かなり大規模なシステムで、要求仕様も非常にボリューミーでした。エンドユーザー側でも要求が基本設計で網羅されているかレビューをしているものの、数が多過ぎてチェックしきれない状況でした。

ConTrack導入前は、2〜3%程度の要求実装漏れが発生していました。また、プロジェクト進行中の要求変更・設計変更で影響範囲の抜け漏れが発生し、修正漏れによるデグレードが多発していました。

これらは要求に関連する問題なので、発覚するのはカットオーバー直前です。そのため工期遅延の原因となり、数カ月から年単位の遅延もあり得る危険な状態だったと伺っています。



第2フェーズ以降でConTrackを使用し、要求仕様と基本設計をつなげながら開発を進めました。基本設計の工程進行中に、基本設計書が1個できるたびに要求の実装漏れを確認し、漏れが見つかった時点で即座に基本設計書を修正するという取り組みを行いました。

2〜3%の実装漏れは依然として発生しましたが、ツールで早期に発見できたため、開発工程終盤での発覚による時間のロスを防げました。またデグレードについても、PMの方から「かなり減った」という感想を頂いています。これによって、第2フェーズ以降は工期遅延をかなり抑えることができました。



事例2:自動車制御システム(ECU)開発プロジェクト

二つ目は自動車の制御システム(ECU)開発の事例です。完成車メーカーから要求仕様がPDFで部品メーカーに提示され、部品メーカーが設計を行うという役割分担でした。

要求仕様は第1版で完全にフィックスするわけではなく、開発中に第1版、第2版、第3版と更新されます。変更箇所は赤字や取り消し線で表現されますが、これを人が行うため抜け漏れが発生していました。

自動車メーカーからすると、赤字表示は「おまけ」という位置付けで、漏れがあっても部品メーカーの責任とされる厳しい状況でした。部品メーカー側でも差分チェックを行いますが、100ページほどもある仕様書を1行ずつ確認するため、やはり人的ミスが発生していました。



そこで部品メーカー側でConTrackを導入し、文字の差分チェックや絵の差分チェック機能を活用しました。従来は人数をかけて一生懸命変更箇所を探していましたが、ConTrackなら数分で差分チェック結果が返ってきます。

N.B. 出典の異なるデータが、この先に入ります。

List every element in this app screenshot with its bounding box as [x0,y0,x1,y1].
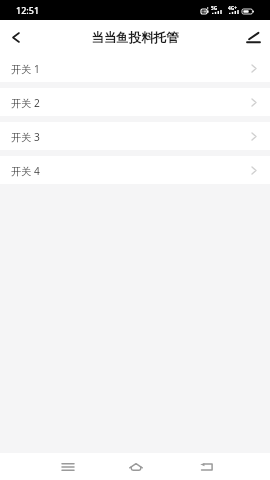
staticText: 当当鱼投料托管 [91,30,179,46]
button[interactable]: Back [184,453,229,480]
button[interactable]: Recent apps [45,453,90,480]
staticText: 4G+ [228,5,237,12]
button[interactable]: Back [0,20,34,54]
staticText: 开关 4 [11,164,40,178]
staticText: 5G [211,5,218,12]
button[interactable]: Home [113,453,158,480]
staticText: 12:51 [16,4,40,16]
button[interactable]: 开关 3 [0,122,270,150]
button[interactable]: 开关 4 [0,156,270,184]
button[interactable]: 开关 1 [0,54,270,82]
button[interactable]: 开关 2 [0,88,270,116]
staticText: 开关 1 [11,62,40,76]
button[interactable]: Edit [236,20,270,54]
staticText: 开关 3 [11,130,40,144]
staticText: 开关 2 [11,96,40,110]
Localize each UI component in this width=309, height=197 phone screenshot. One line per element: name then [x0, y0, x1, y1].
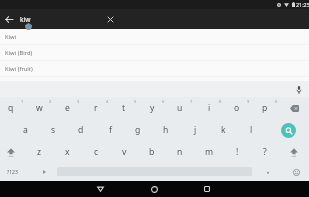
staticText: 0: [275, 99, 278, 104]
staticText: 3: [77, 99, 80, 104]
staticText: a: [23, 124, 28, 136]
staticText: g: [135, 124, 141, 136]
button[interactable]: Period: [254, 163, 282, 181]
staticText: p: [262, 102, 268, 114]
button[interactable]: Kiwi (fruit): [0, 61, 309, 77]
button[interactable]: i: [195, 97, 223, 119]
button[interactable]: Shift: [0, 141, 25, 163]
staticText: t: [122, 102, 126, 114]
staticText: kiw: [20, 15, 31, 24]
button[interactable]: c: [82, 141, 110, 163]
staticText: Kiwi (fruit): [5, 65, 33, 73]
staticText: r: [94, 102, 98, 114]
staticText: x: [65, 146, 70, 158]
button[interactable]: Home: [130, 181, 178, 197]
staticText: 5: [134, 99, 137, 104]
button[interactable]: Numbers and symbols: [0, 163, 26, 181]
staticText: 4: [106, 99, 109, 104]
button[interactable]: n: [166, 141, 194, 163]
button[interactable]: Clear search: [102, 11, 118, 27]
staticText: f: [109, 124, 112, 136]
button[interactable]: w: [25, 97, 53, 119]
staticText: q: [8, 102, 14, 114]
staticText: 8: [219, 99, 222, 104]
button[interactable]: t: [110, 97, 138, 119]
button[interactable]: Voice input: [293, 84, 304, 95]
button[interactable]: j: [181, 119, 209, 141]
staticText: z: [37, 146, 42, 158]
staticText: 2: [49, 99, 52, 104]
button[interactable]: l: [237, 119, 265, 141]
button[interactable]: f: [96, 119, 124, 141]
button[interactable]: s: [39, 119, 67, 141]
staticText: Kiwi (Bird): [5, 49, 33, 57]
staticText: 1: [21, 99, 24, 104]
staticText: u: [177, 102, 183, 114]
staticText: w: [36, 102, 43, 114]
button[interactable]: Kiwi: [0, 29, 309, 45]
staticText: 9: [247, 99, 250, 104]
staticText: k: [221, 124, 226, 136]
staticText: n: [177, 146, 183, 158]
staticText: y: [150, 102, 155, 114]
button[interactable]: d: [67, 119, 95, 141]
staticText: e: [65, 102, 70, 114]
staticText: Kiwi: [5, 33, 17, 41]
button[interactable]: Recent apps: [183, 181, 231, 197]
staticText: l: [250, 124, 253, 136]
button[interactable]: x: [53, 141, 81, 163]
staticText: j: [194, 124, 197, 136]
staticText: d: [78, 124, 84, 136]
button[interactable]: r: [82, 97, 110, 119]
button[interactable]: Kiwi (Bird): [0, 45, 309, 61]
button[interactable]: u: [166, 97, 194, 119]
button[interactable]: Back: [1, 11, 17, 27]
button[interactable]: g: [124, 119, 152, 141]
staticText: v: [122, 146, 127, 158]
button[interactable]: Backspace: [280, 97, 308, 119]
button[interactable]: o: [223, 97, 251, 119]
button[interactable]: ?: [251, 141, 279, 163]
staticText: 21:25: [296, 1, 309, 8]
staticText: m: [205, 146, 214, 158]
button[interactable]: Back: [76, 181, 124, 197]
button[interactable]: q: [0, 97, 25, 119]
button[interactable]: Shift: [280, 141, 308, 163]
staticText: 7: [190, 99, 193, 104]
staticText: i: [208, 102, 211, 114]
button[interactable]: p: [251, 97, 279, 119]
staticText: ?: [263, 146, 267, 158]
staticText: s: [51, 124, 56, 136]
button[interactable]: Comma: [30, 163, 58, 181]
button[interactable]: a: [11, 119, 39, 141]
button[interactable]: e: [53, 97, 81, 119]
button[interactable]: Search: [274, 119, 302, 141]
button[interactable]: b: [138, 141, 166, 163]
staticText: 6: [162, 99, 165, 104]
button[interactable]: !: [223, 141, 251, 163]
button[interactable]: v: [110, 141, 138, 163]
button[interactable]: Emoji: [282, 163, 309, 181]
staticText: ?123: [7, 169, 18, 176]
staticText: h: [163, 124, 169, 136]
button[interactable]: z: [25, 141, 53, 163]
button[interactable]: m: [195, 141, 223, 163]
staticText: c: [94, 146, 99, 158]
button[interactable]: k: [209, 119, 237, 141]
staticText: !: [236, 146, 239, 158]
button[interactable]: h: [152, 119, 180, 141]
staticText: b: [149, 146, 155, 158]
button[interactable]: y: [138, 97, 166, 119]
staticText: o: [234, 102, 240, 114]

従来のやり方に比べて圧倒的にコスト削減とミス防止につなげることができました。しかも精度が非常に高いという効果も確認できました。



2つの事例に共通しているのは、要求の出し手と受け手がそれぞれ異なる組織・企業であることです。両者の間にミスコミュニケーションがもともと発生していました。

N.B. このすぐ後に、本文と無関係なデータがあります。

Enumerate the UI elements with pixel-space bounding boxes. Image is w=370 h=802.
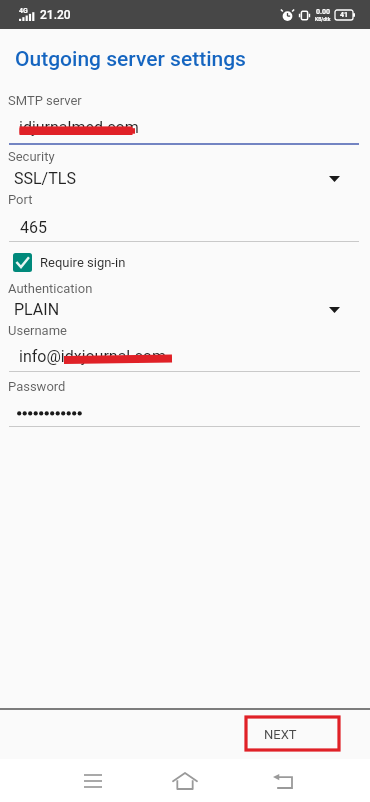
- staticText: SMTP server: [8, 93, 82, 108]
- staticText: KB/dtk: [315, 16, 331, 22]
- staticText: 21.20: [40, 8, 71, 22]
- button[interactable]: Recent apps: [69, 759, 117, 802]
- staticText: Password: [8, 379, 66, 394]
- button[interactable]: SSL/TLS: [0, 165, 370, 191]
- button[interactable]: Require sign-in: [8, 248, 148, 277]
- staticText: Outgoing server settings: [15, 47, 246, 72]
- button[interactable]: Back: [258, 759, 306, 802]
- button[interactable]: NEXT: [249, 718, 337, 749]
- staticText: NEXT: [264, 727, 297, 742]
- staticText: Security: [8, 149, 55, 164]
- button[interactable]: Home: [161, 759, 209, 802]
- staticText: 4G: [19, 7, 28, 15]
- staticText: idjurnalmed.com: [19, 118, 139, 137]
- staticText: Username: [8, 323, 67, 338]
- staticText: Port: [8, 192, 33, 207]
- staticText: SSL/TLS: [14, 169, 76, 188]
- staticText: 465: [20, 218, 47, 237]
- staticText: Authentication: [8, 281, 93, 296]
- staticText: 41: [340, 11, 349, 19]
- staticText: 0.00: [316, 8, 331, 16]
- staticText: PLAIN: [14, 300, 60, 319]
- button[interactable]: PLAIN: [0, 296, 370, 322]
- staticText: Require sign-in: [40, 255, 126, 270]
- staticText: info@idxjournal.com: [19, 347, 167, 366]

特に大規模・複雑なシステム、自動車のように人の命に関わる高い信頼性・安全性が求められるシステムでは、単なるミスコミュニケーションでも影響が非常に大きくなります。

ConTrackが両者の架け橋となることで、ミスコミュニケーションに起因する問題を埋めて、問題の撲滅・抑止につなげられたのではないかと考えています。非常に効果が出た2つのプロジェクトをご紹介しました。

"DocOps"による要求管理のさらなる進化

最後に、DocOpsによる要求管理のさらなる進化と題し、DocOpsとは何なのかというところから話します。

DocOpsという言葉は、まだ一般的な用語ではありません。弊社が新しく提唱している、開発の生産性向上に寄与するための新しいコンセプトです。



DevOpsは、基本的にはモデリングされたりコーディングされたりして、システムが動ける状態になった後の活動に対して、自動化・機械化・AIによる自動化を図ることで、開発のスピードや品質を圧倒的に向上させる取り組みを指します。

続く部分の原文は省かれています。